__Material provided__:

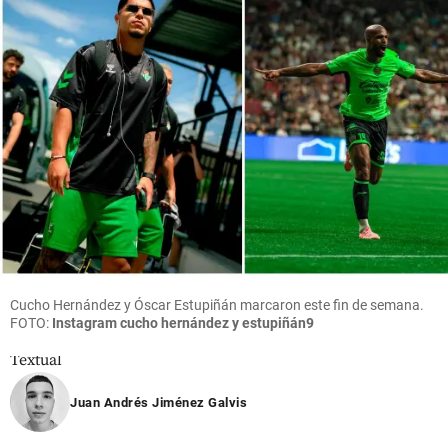
gremios
negocio
Argentina:
entregan
que mueve
“Quiero
al
US$ 380
salir por la
Gobierno
millones
puerta
De la
en el
grande”
Espriella
Oriente
para
antioqueño
share
reactivar
share
la
economía
share
Cucho Hernández y Óscar Estupiñán marcaron este fin de semana.
FOTO:
Instagram cucho hernández y estupiñán9
Cita
Textual
share
Juan Andrés Jiménez Galvis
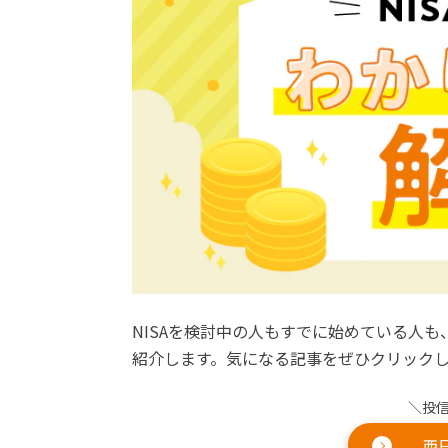
NISAを検討中の人もすでに始めている人も
紹介します。気になる記事をぜひクリック
＼投
西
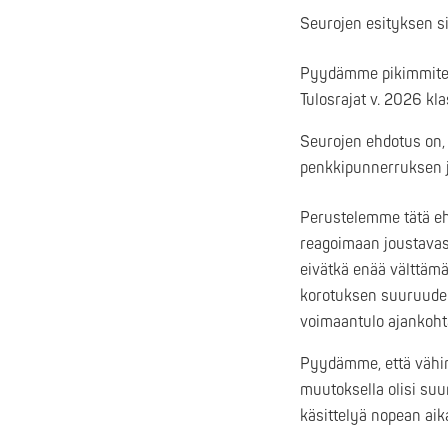
Seurojen esityksen si
Pyydämme pikimmiten
Tulosrajat v. 2026 kla
Seurojen ehdotus on, 
penkkipunnerruksen ja
Perustelemme tätä ehdo
reagoimaan joustavast
eivätkä enää välttäm
korotuksen suuruuden
voimaantulo ajankohtaa
Pyydämme, että vähim
muutoksella olisi suu
käsittelyä nopean aik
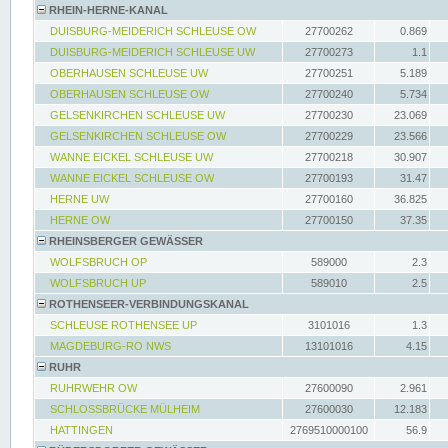
RHEIN-HERNE-KANAL
DUISBURG-MEIDERICH SCHLEUSE OW
27700262
0.869
DUISBURG-MEIDERICH SCHLEUSE UW
27700273
1.1
OBERHAUSEN SCHLEUSE UW
27700251
5.189
OBERHAUSEN SCHLEUSE OW
27700240
5.734
GELSENKIRCHEN SCHLEUSE UW
27700230
23.069
GELSENKIRCHEN SCHLEUSE OW
27700229
23.566
WANNE EICKEL SCHLEUSE UW
27700218
30.907
WANNE EICKEL SCHLEUSE OW
27700193
31.47
HERNE UW
27700160
36.825
HERNE OW
27700150
37.35
RHEINSBERGER GEWÄSSER
WOLFSBRUCH OP
589000
2.3
WOLFSBRUCH UP
589010
2.5
ROTHENSEER-VERBINDUNGSKANAL
SCHLEUSE ROTHENSEE UP
3101016
1.3
MAGDEBURG-RO NWS
13101016
4.15
RUHR
RUHRWEHR OW
27600090
2.961
SCHLOSSBRÜCKE MÜLHEIM
27600030
12.183
HATTINGEN
2769510000100
56.9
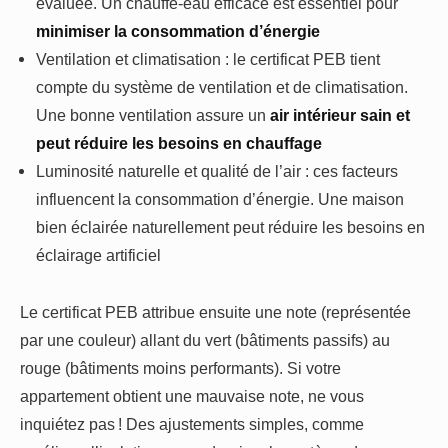
évaluée. Un chauffe-eau efficace est essentiel pour
minimiser la consommation d’énergie
Ventilation et climatisation : le certificat PEB tient
compte du système de ventilation et de climatisation.
Une bonne ventilation assure un
air intérieur sain et
peut réduire les besoins en chauffage
Luminosité naturelle et qualité de l’air : ces facteurs
influencent la consommation d’énergie. Une maison
bien éclairée naturellement peut réduire les besoins en
éclairage artificiel
Le certificat PEB attribue ensuite une note (représentée
par une couleur) allant du vert (bâtiments passifs) au
rouge (bâtiments moins performants). Si votre
appartement obtient une mauvaise note, ne vous
inquiétez pas ! Des ajustements simples, comme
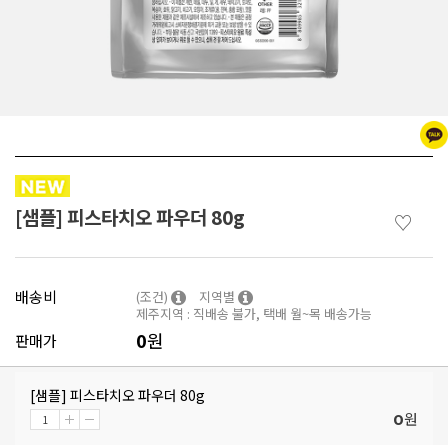
[샘플] 피스타치오 파우더 80g
♡
배송비
(조건)
지역별
제주지역 : 직배송 불가, 택배 월~목 배송가능
0
원
판매가
[샘플] 피스타치오 파우더 80g
원
0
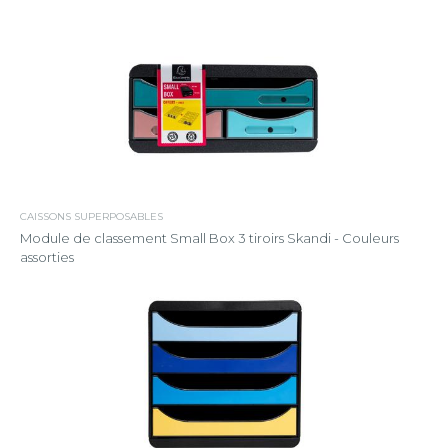
CAISSONS SUPERPOSABLES
Module de classement Small Box 3 tiroirs Skandi - Couleurs
assorties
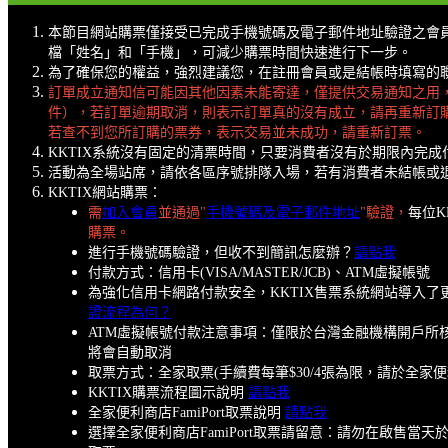
本節目網站購票僅接受已完成手機號碼及電子郵件地址驗證之會
檔「姓名」和「手機」，可減少購票時間快速進行下一步。
為了確保您的權益，強烈建議您，在註冊會員或是結帳時填寫的聯絡
訂單成立通知信可能因其他因素未能寄達，僅提供交易通知之用
件），若訂單逾期取消，則表示訂單真的沒有成立，請再重新訂
若查不到您所訂購的票券，表示交易並未成功，請重新訂票。
KKTIX系統沒有固定的清票時間，只要消費者沒有於期限內完
活動為全場站席，請依各區序號排隊入場，若有消費者未結帳或退
KKTIX網站購票：
需
加入會員
並通過"
手機號碼及電子郵件地址
"驗證，
每位K
購票。
進行手機號碼驗證，但收不到簡訊怎麼辦？
請點我
付款方式：信用卡(VISA/MASTER/JCB)、ATM虛擬帳號
為強化信用卡網路付款安全，KKTIX售票系統網站導入
證流程為何？
ATM虛擬帳號付款注意事項：僅限於台灣金融機構開戶所核
將會自動取消
取票方式：全家取票(手續費每筆$30/4張為限，請於全家
KKTIX購票流程圖示說明
請點我
全家便利商店FamiPort取票說明
請點我
選擇全家便利商店FamiPort取票請留意：請勿在啟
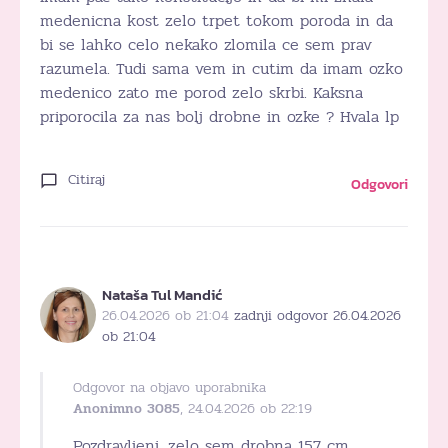
medenicna kost zelo trpet tokom poroda in da
bi se lahko celo nekako zlomila ce sem prav
razumela. Tudi sama vem in cutim da imam ozko
medenico zato me porod zelo skrbi. Kaksna
priporocila za nas bolj drobne in ozke ? Hvala lp
Citiraj
Odgovori
Nataša Tul Mandić
26.04.2026 ob 21:04
zadnji odgovor 26.04.2026
ob 21:04
Odgovor na objavo uporabnika
Anonimno 3085
, 24.04.2026 ob 22:19
Pozdravljeni, zelo sem drobna 157 cm,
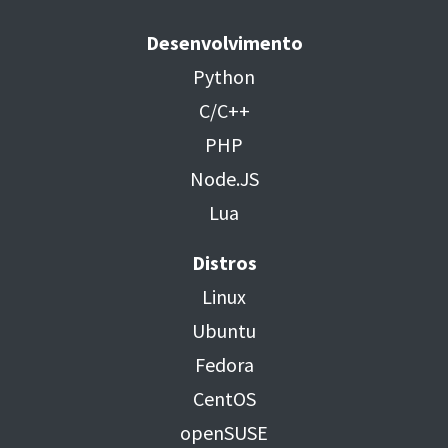
Desenvolvimento
Python
C/C++
PHP
Node.JS
Lua
Distros
Linux
Ubuntu
Fedora
CentOS
openSUSE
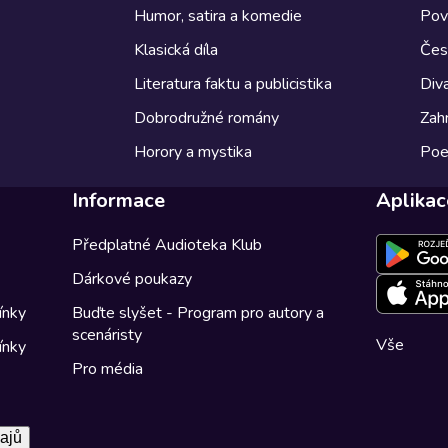
Humor, satira a komedie
Pov
Klasická díla
Česk
Literatura faktu a publicistika
Diva
Dobrodružné romány
Zahr
Horory a mystika
Poe
Informace
Aplikac
Předplatné Audioteka Klub
Dárkové poukazy
ínky
Buďte slyšet - Program pro autory a
scenáristy
Vše
ínky
Pro média
ajů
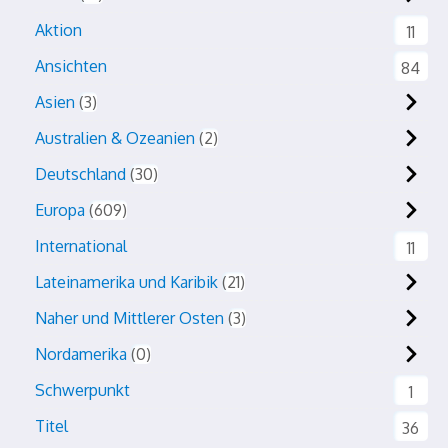
Aktion
11
Ansichten
84
Asien
3
Australien & Ozeanien
2
Deutschland
30
Europa
609
International
11
Lateinamerika und Karibik
21
Naher und Mittlerer Osten
3
Nordamerika
0
Schwerpunkt
1
Titel
36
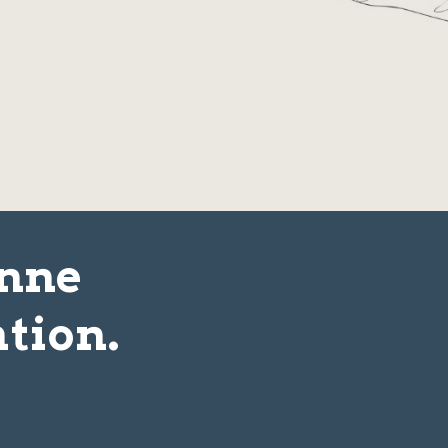
onne
tion.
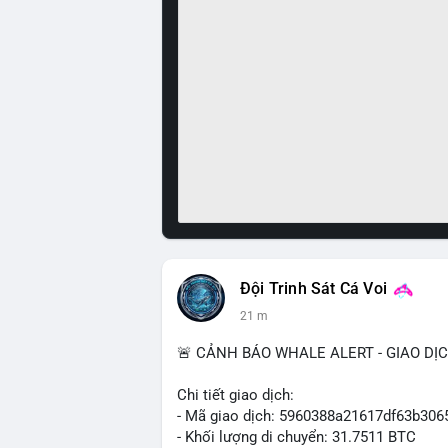
Đội Trinh Sát Cá Voi
21 m
🚨 CẢNH BÁO WHALE ALERT - GIAO DỊ
Chi tiết giao dịch:
- Mã giao dịch: 5960388a21617df63b3
- Khối lượng di chuyển: 31.7511 BTC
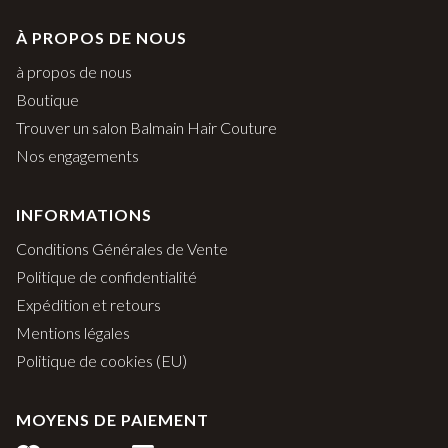
À PROPOS DE NOUS
à propos de nous
Boutique
Trouver un salon Balmain Hair Couture
Nos engagements
INFORMATIONS
Conditions Générales de Vente
Politique de confidentialité
Expédition et retours
Mentions légales
Politique de cookies (EU)
MOYENS DE PAIEMENT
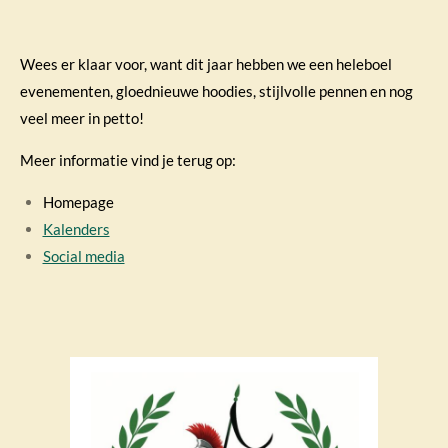
Wees er klaar voor, want dit jaar hebben we een heleboel
evenementen, gloednieuwe hoodies, stijlvolle pennen en nog
veel meer in petto!
Meer informatie vind je terug op:
Homepage
Kalenders
Social media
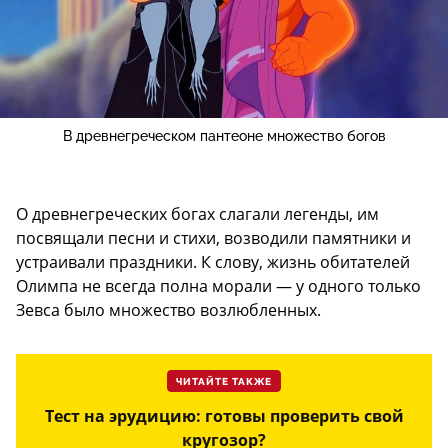
В древнегреческом пантеоне множество богов
О древнегреческих богах слагали легенды, им
посвящали песни и стихи, возводили памятники и
устраивали праздники. К слову, жизнь обитателей
Олимпа не всегда полна морали — у одного только
Зевса было множество возлюбленных.
ЧИТАЙТЕ ТАКЖЕ
Тест на эрудицию: готовы проверить свой
кругозор?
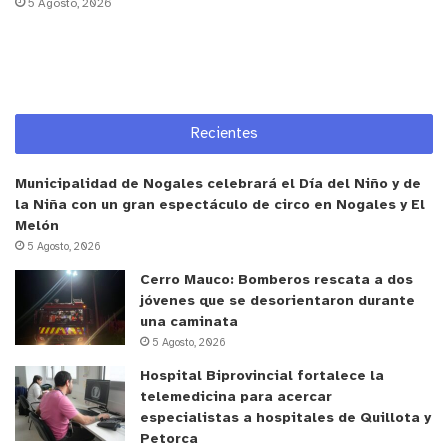
5 Agosto, 2026
Recientes
Municipalidad de Nogales celebrará el Día del Niño y de
la Niña con un gran espectáculo de circo en Nogales y El
Melón
5 Agosto, 2026
Cerro Mauco: Bomberos rescata a dos
jóvenes que se desorientaron durante
una caminata
5 Agosto, 2026
Hospital Biprovincial fortalece la
y tú, ¿qué opinas?
telemedicina para acercar
especialistas a hospitales de Quillota y
Petorca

__Exercise goal__:
In the records above, everything from the line with "RUHRWEHR OW" down to the line with "appartement obtient une" is to be set down exactly, both ends included, with no pictures and no other lines.

__Answer space__:
RUHRWEHR OW
27600090
2.961
SCHLOSSBRÜCKE MÜLHEIM
27600030
12.183
HATTINGEN
2769510000100
56.9
évaluée. Un chauffe-eau efficace est essentiel pour
minimiser la consommation d’énergie
Ventilation et climatisation : le certificat PEB tient
compte du système de ventilation et de climatisation.
Une bonne ventilation assure un
air intérieur sain et
peut réduire les besoins en chauffage
Luminosité naturelle et qualité de l’air : ces facteurs
influencent la consommation d’énergie. Une maison
bien éclairée naturellement peut réduire les besoins en
éclairage artificiel
Le certificat PEB attribue ensuite une note (représentée
par une couleur) allant du vert (bâtiments passifs) au
rouge (bâtiments moins performants). Si votre
appartement obtient une mauvaise note, ne vous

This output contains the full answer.